By now China is one of the countries facing the most serious desertification problems in the world. The total area affected by desertification is approximately 2.6 million km2 , covering 27.3% of total territory of China. Increasing stocking rate exacerbated the extensive degradation of grasslands in Inner Mongolia accompanied by increased soil erosion and desertification. Since grasslands represent one of the largest stocks for organic carbon, its degradation has a significant feedback on the biosphere-atmosphere exchange for carbon and nitrogen. Hence grassland degradation leads to volatilization and dislocation by erosion of huge amounts of C and N previously stored in this ecosystems.
The MAGIM Research Unit, funded by the German Science Foundation (DFG), with its 11 subprojects compares four differently managed grasslands, two ungrazed since 1999 and 1979, respectively, and two moderately and heavily grazed in the Xilin river catchment in Inner Mongolia, PR China. At these experimental sites the C and N pools in the soil (P1), the above- and belowground net primary production (P2), C and N turnover and fluxes (P5), carbon and water exchange (P6), the water balance (P7), soil stability (P8), and wind erosion (P9) are studied.

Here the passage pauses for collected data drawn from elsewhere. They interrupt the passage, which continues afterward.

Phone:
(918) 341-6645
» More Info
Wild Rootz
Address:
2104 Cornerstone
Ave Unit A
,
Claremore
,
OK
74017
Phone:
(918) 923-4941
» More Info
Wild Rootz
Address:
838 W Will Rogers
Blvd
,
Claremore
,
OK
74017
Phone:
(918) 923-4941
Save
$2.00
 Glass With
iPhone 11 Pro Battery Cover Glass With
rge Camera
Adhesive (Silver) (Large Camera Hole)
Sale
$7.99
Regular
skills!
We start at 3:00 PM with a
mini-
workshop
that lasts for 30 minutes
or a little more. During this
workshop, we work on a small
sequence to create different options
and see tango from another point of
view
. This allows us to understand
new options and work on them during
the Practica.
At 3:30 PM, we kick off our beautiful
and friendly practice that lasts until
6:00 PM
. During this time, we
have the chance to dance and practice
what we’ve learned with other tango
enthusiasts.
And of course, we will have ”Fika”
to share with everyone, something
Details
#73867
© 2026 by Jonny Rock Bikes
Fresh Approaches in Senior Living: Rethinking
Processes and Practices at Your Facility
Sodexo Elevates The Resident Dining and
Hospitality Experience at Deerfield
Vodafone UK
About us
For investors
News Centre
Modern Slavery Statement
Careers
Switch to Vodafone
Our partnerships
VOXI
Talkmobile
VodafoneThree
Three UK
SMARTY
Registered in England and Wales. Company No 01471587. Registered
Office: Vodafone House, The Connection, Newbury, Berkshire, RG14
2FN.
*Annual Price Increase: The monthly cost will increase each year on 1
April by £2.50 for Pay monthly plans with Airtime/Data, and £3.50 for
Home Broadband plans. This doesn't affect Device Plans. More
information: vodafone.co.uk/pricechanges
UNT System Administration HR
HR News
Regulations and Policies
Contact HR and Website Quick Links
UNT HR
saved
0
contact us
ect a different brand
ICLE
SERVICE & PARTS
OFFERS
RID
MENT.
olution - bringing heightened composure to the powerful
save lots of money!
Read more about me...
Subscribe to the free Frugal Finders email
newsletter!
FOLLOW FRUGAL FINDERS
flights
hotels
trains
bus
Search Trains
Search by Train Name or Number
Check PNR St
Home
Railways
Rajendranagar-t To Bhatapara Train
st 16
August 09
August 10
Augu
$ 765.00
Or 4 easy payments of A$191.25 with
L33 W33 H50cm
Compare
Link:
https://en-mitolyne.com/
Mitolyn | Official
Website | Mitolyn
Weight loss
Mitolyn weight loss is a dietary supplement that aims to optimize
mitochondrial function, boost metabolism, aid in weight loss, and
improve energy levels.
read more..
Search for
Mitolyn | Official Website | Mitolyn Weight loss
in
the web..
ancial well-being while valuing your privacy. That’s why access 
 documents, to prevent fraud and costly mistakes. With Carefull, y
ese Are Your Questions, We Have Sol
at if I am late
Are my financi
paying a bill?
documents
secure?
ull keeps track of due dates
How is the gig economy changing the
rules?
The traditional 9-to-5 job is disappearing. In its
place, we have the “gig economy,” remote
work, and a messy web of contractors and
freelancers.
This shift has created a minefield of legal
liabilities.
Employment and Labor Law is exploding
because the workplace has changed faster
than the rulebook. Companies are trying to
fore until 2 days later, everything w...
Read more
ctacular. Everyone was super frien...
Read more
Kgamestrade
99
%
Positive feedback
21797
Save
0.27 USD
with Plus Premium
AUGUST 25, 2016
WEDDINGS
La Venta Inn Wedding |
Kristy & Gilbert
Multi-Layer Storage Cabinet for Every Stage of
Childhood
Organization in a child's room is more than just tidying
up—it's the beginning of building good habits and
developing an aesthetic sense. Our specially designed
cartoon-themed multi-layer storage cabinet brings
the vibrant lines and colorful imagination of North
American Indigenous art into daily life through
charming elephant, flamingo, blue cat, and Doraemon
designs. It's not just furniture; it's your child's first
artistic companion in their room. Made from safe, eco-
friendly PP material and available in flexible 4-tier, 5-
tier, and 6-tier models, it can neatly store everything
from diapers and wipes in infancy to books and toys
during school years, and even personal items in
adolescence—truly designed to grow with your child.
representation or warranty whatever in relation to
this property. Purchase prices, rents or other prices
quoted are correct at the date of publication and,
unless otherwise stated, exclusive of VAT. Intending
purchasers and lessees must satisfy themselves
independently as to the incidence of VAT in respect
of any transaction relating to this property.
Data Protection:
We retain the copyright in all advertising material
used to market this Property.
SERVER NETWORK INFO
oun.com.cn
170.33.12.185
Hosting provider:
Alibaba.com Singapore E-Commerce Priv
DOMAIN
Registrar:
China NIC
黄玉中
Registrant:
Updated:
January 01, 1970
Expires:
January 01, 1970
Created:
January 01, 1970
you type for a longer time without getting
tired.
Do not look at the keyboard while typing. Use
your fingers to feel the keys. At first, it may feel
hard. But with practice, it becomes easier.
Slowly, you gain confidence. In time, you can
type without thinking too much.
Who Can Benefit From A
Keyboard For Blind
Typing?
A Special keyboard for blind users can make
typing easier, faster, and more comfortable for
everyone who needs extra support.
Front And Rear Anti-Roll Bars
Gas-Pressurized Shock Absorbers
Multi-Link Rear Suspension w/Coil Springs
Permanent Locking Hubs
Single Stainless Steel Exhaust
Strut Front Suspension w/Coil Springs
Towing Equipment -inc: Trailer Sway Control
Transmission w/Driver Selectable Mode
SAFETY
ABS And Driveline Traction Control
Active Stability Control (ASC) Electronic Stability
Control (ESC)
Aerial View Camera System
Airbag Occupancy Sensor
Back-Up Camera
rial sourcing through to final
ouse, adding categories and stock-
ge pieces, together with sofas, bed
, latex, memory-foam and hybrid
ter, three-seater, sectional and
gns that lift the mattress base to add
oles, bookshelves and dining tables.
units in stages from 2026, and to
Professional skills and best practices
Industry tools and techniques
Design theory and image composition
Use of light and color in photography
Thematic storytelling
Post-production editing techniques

P3 and 4 investigate biomass availability, fodder uptake and quality and animal productivity in a newly established experiment with five different grazing intensities and two management strategies (continuous grazing and hay making versus rotation). P10 and 11 work on a larger scale: P10 analyzes the influence of grazing pressure on the carbon isotope composition of the grasslands, and P11 tries to infer rain rates within the Xilin catchment with surface and satellite based remote sensing.
In the scope of the MAGIM project the validity of the following main hypotheses will be tested:
- Intensive grazing replaces slow growing plant species, and affects abundance of C 4 species.
- Differences in productivity of plant communities are related to differences in water use efficiency.
- Overgrazing leads to a reduced belowground C input in grassland soils, which in turn leads to a decline of soil organic carbon and increases gaseous volatilisation/emissions.
- Overgrazing affects soil bulk density, crusting, aggregation and infiltration capacity with major effects on the soil water balance. Due to increased runoff and reduced groundwater recharge, overgrazing reduces water availability.
- Overgrazing destroys plant cover and soil aggregates, inducing wind erosion (P8 and P9). Wind erosion is the major process of nutrient dislocation in the study area.
- Grazing intensity and management (continuos, rotational) are key factors for persistence and productivity of the sward.
- Parameters of growth analysis (tiller density, leaf area index) as well as the chemical composition (WSC) of sward dominating species can be used as indicators for the stability of the plant community.
- Long-term high animal productivity is not in conflict to ecosystem stability of grasslands.